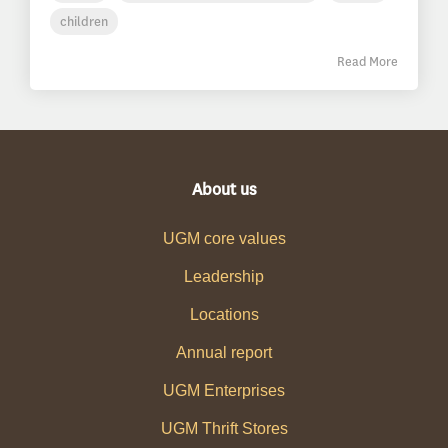
children
Read More
About us
UGM core values
Leadership
Locations
Annual report
UGM Enterprises
UGM Thrift Stores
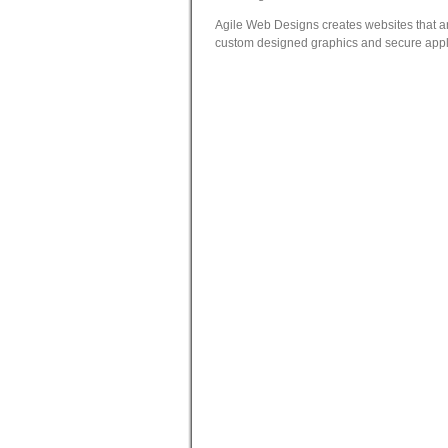
Agile Web Designs creates websites that are
custom designed graphics and secure applic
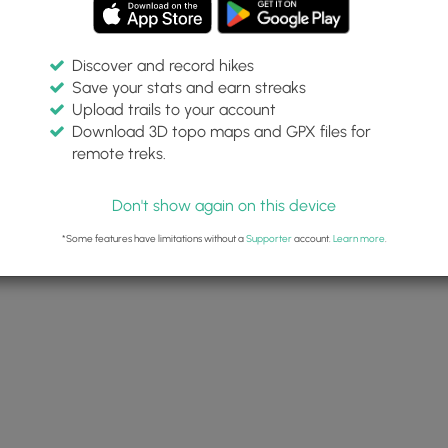
Discover and record hikes
Save your stats and earn streaks
Upload trails to your account
ea Beach Path Feb 15
Download 3D topo maps and GPX files for
 Sunrise
remote treks.
y 15, 2023
Don't show again on this device
Dave Miller (Admin)
*Some features have limitations without a
Supporter
account.
Learn more
.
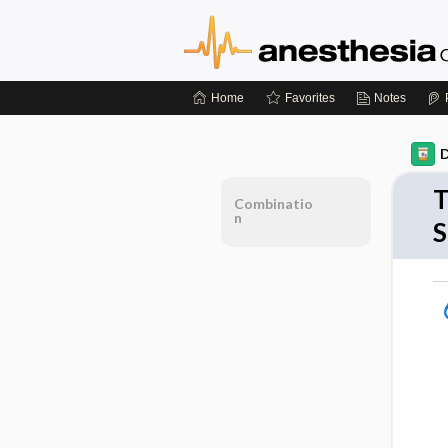
Home
Favorites
Notes
D
T
Combinatio
n
S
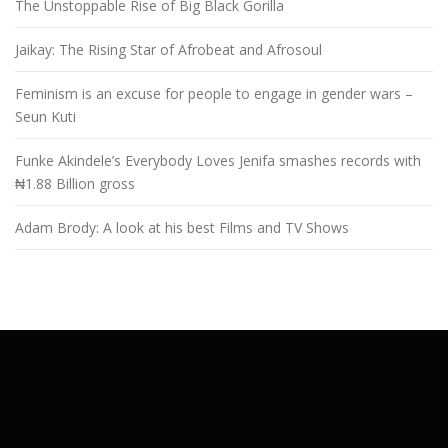
The Unstoppable Rise of Big Black Gorilla
Jaikay: The Rising Star of Afrobeat and Afrosoul
Feminism is an excuse for people to engage in gender wars –
Seun Kuti
Funke Akindele’s Everybody Loves Jenifa smashes records with
₦1.88 Billion gross
Adam Brody: A look at his best Films and TV Shows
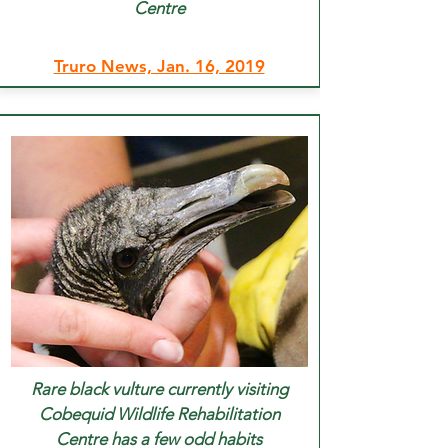
Centre
Truro News, Jan. 16, 2019
Rare black vulture currently visiting
Cobequid Wildlife Rehabilitation
Centre has a few odd habits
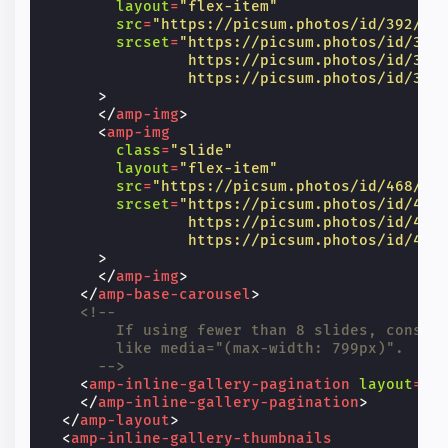
layout
=
"flex-item"
src
=
"https://picsum.photos/id/392/60
srcset
=
"https://picsum.photos/id/392
                https://picsum.photos/id/392
                https://picsum.photos/id/392
>
</
amp-img
>
<
amp-img
class
=
"slide"
layout
=
"flex-item"
src
=
"https://picsum.photos/id/468/60
srcset
=
"https://picsum.photos/id/468
                https://picsum.photos/id/468
                https://picsum.photos/id/468
>
</
amp-img
>
</
amp-base-carousel
>
<!--
        If using fewer than 8 slides, consid
        like media="(max-width: 799px)".
      -->
<
amp-inline-gallery-pagination
layout
=
"n
</
amp-inline-gallery-pagination
>
</
amp-layout
>
<
amp-inline-gallery-thumbnails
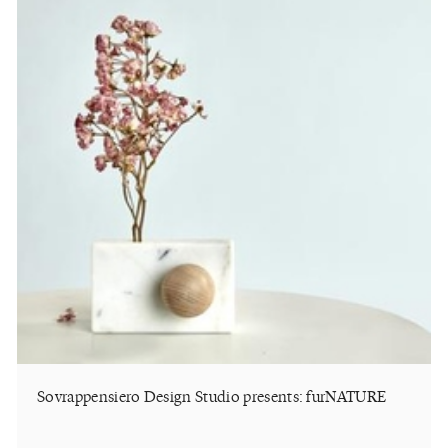
Sovrappensiero Design Studio presents: furNATURE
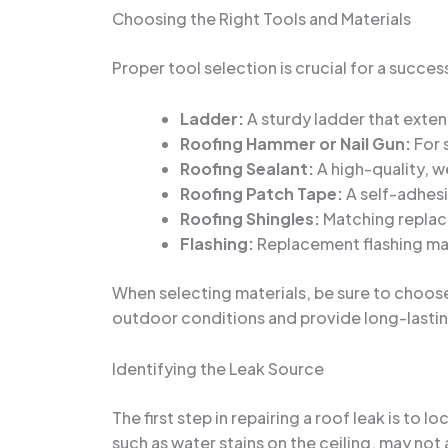
Choosing the Right Tools and Materials
Proper tool selection is crucial for a succes
Ladder:
A sturdy ladder that exten
Roofing Hammer or Nail Gun:
For 
Roofing Sealant:
A high-quality, w
Roofing Patch Tape:
A self-adhesi
Roofing Shingles:
Matching replace
Flashing:
Replacement flashing mat
When selecting materials, be sure to choose
outdoor conditions and provide long-lastin
Identifying the Leak Source
The first step in repairing a roof leak is to
such as water stains on the ceiling, may not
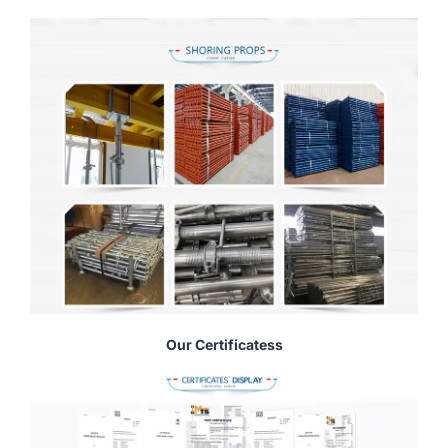
Our Certificatess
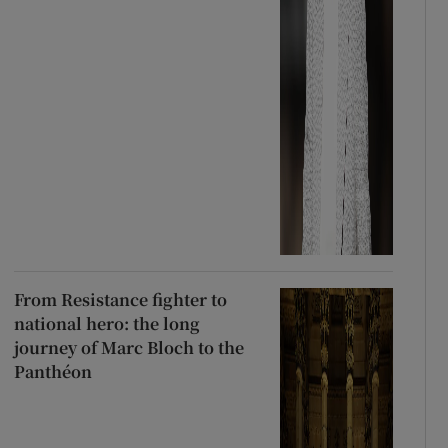
From Resistance fighter to
national hero: the long
journey of Marc Bloch to the
Panthéon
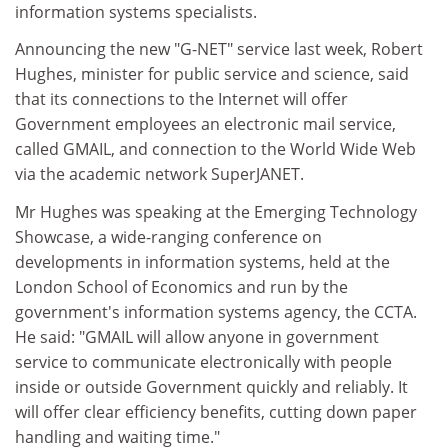
information systems specialists.
Announcing the new "G-NET" service last week, Robert
Hughes, minister for public service and science, said
that its connections to the Internet will offer
Government employees an electronic mail service,
called GMAIL, and connection to the World Wide Web
via the academic network SuperJANET.
Mr Hughes was speaking at the Emerging Technology
Showcase, a wide-ranging conference on
developments in information systems, held at the
London School of Economics and run by the
government's information systems agency, the CCTA.
He said: "GMAIL will allow anyone in government
service to communicate electronically with people
inside or outside Government quickly and reliably. It
will offer clear efficiency benefits, cutting down paper
handling and waiting time."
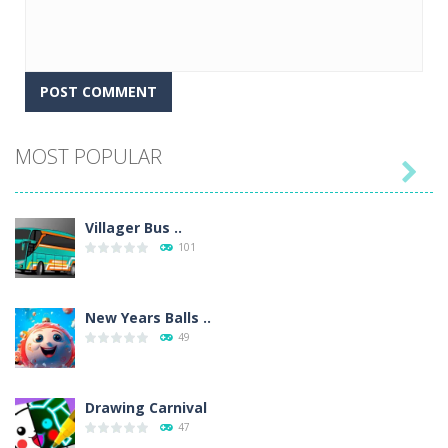
MOST POPULAR

Villager Bus ..
101
New Years Balls ..
49
Drawing Carnival
47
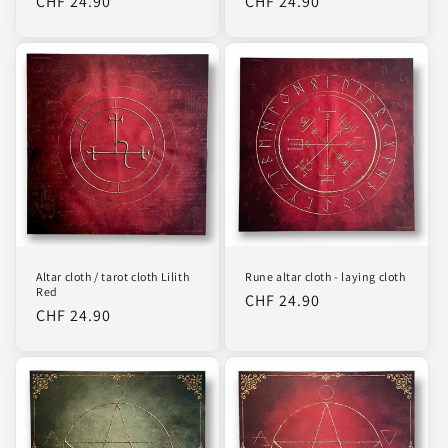
Regular
CHF 24.90
Regular
CHF 24.90
price
price
Altar cloth / tarot cloth Lilith
Rune altar cloth - laying cloth
Red
Regular
CHF 24.90
Regular
CHF 24.90
price
price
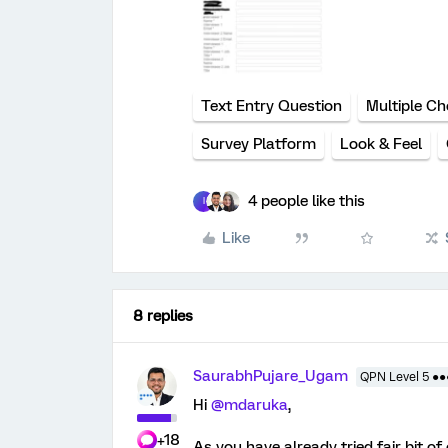
Text Entry Question
Multiple Ch
Survey Platform
Look & Feel
4 people like this
I
Like
8 replies
SaurabhPujare_Ugam
QPN Level 5 ●
Hi
@mdaruka
,
+18
As you have already tried fair bit 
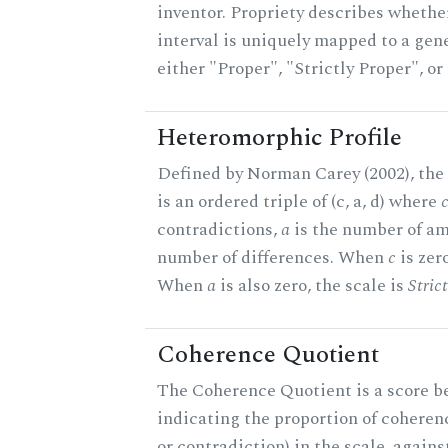
inventor. Propriety describes whether
interval is uniquely mapped to a gener
either "Proper", "Strictly Proper", o
Heteromorphic Profile
Defined by Norman Carey (2002), the
is an ordered triple of (c, a, d) where
contradictions,
a
is the number of am
number of differences. When
c
is zero
When
a
is also zero, the scale is
Stric
Coherence Quotient
The Coherence Quotient is a score b
indicating the proportion of coheren
or contradiction) in the scale, agai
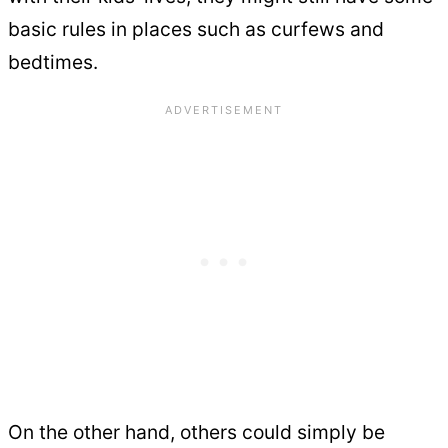
basic rules in places such as curfews and
bedtimes.
On the other hand, others could simply be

======

• _Prompt_
Once the images are dropped, set down the remaining material word for word.

• _Output_
children
Read More
About us
UGM core values
Leadership
Locations
Annual report
UGM Enterprises
UGM Thrift Stores
Agile Web Designs creates websites that are
custom designed graphics and secure applic
Discover and record hikes
Save your stats and earn streaks
Upload trails to your account
ea Beach Path Feb 15
Download 3D topo maps and GPX files for
 Sunrise
remote treks.
y 15, 2023
Don't show again on this device
Dave Miller (Admin)
*Some features have limitations without a
Supporter
account.
Learn more
.
Home
Favorites
Notes
D
T
Combinatio
n
S
The Unstoppable Rise of Big Black Gorilla
Jaikay: The Rising Star of Afrobeat and Afrosoul
Feminism is an excuse for people to engage in gender wars –
Seun Kuti
Funke Akindele’s Everybody Loves Jenifa smashes records with
₦1.88 Billion gross
Adam Brody: A look at his best Films and TV Shows
Centre
Truro News, Jan. 16, 2019
Rare black vulture currently visiting
Cobequid Wildlife Rehabilitation
Centre has a few odd habits
layout
=
"flex-item"
src
=
"https://picsum.photos/id/392/60
srcset
=
"https://picsum.photos/id/392
                https://picsum.photos/id/392
                https://picsum.photos/id/392
>
</
amp-img
>
<
amp-img
class
=
"slide"
layout
=
"flex-item"
src
=
"https://picsum.photos/id/468/60
srcset
=
"https://picsum.photos/id/468
                https://picsum.photos/id/468
                https://picsum.photos/id/468
>
</
amp-img
>
</
amp-base-carousel
>
<!--
        If using fewer than 8 slides, consid
        like media="(max-width: 799px)".
      -->
<
amp-inline-gallery-pagination
layout
=
"n
</
amp-inline-gallery-pagination
>
</
amp-layout
>
<
amp-inline-gallery-thumbnails
Sovrappensiero Design Studio presents: furNATURE
Choosing the Right Tools and Materials
Proper tool selection is crucial for a succes
Ladder:
A sturdy ladder that exten
Roofing Hammer or Nail Gun:
For 
Roofing Sealant:
A high-quality, w
Roofing Patch Tape:
A self-adhesi
Roofing Shingles:
Matching replace
Flashing:
Replacement flashing mat
When selecting materials, be sure to choose
outdoor conditions and provide long-lastin
Identifying the Leak Source
The first step in repairing a roof leak is to
such as water stains on the ceiling, may not
Our Certificatess
From Resistance fighter to
national hero: the long
journey of Marc Bloch to the
Panthéon
information systems specialists.
Announcing the new "G-NET" service last week, Robert
Hughes, minister for public service and science, said
that its connections to the Internet will offer
Government employees an electronic mail service,
called GMAIL, and connection to the World Wide Web
via the academic network SuperJANET.
Mr Hughes was speaking at the Emerging Technology
Showcase, a wide-ranging conference on
developments in information systems, held at the
London School of Economics and run by the
government's information systems agency, the CCTA.
He said: "GMAIL will allow anyone in government
service to communicate electronically with people
inside or outside Government quickly and reliably. It
will offer clear efficiency benefits, cutting down paper
handling and waiting time."
MOST POPULAR

Villager Bus ..
101
New Years Balls ..
49
Drawing Carnival
47
Regular
CHF 24.90
Regular
CHF 24.90
price
price
Altar cloth / tarot cloth Lilith
Rune altar cloth - laying cloth
Red
Regular
CHF 24.90
Regular
CHF 24.90
price
price
Text Entry Question
Multiple Ch
Survey Platform
Look & Feel
4 people like this
I
Like
8 replies
SaurabhPujare_Ugam
QPN Level 5 ●
Hi
@mdaruka
,
+18
As you have already tried fair bit 
inventor. Propriety describes whether
interval is uniquely mapped to a gener
either "Proper", "Strictly Proper", o
Heteromorphic Profile
Defined by Norman Carey (2002), the
is an ordered triple of (c, a, d) where
contradictions,
a
is the number of am
number of differences. When
c
is zero
When
a
is also zero, the scale is
Stric
Coherence Quotient
The Coherence Quotient is a score b
indicating the proportion of coheren
or contradiction) in the scale, agai
basic rules in places such as curfews and
bedtimes.
On the other hand, others could simply be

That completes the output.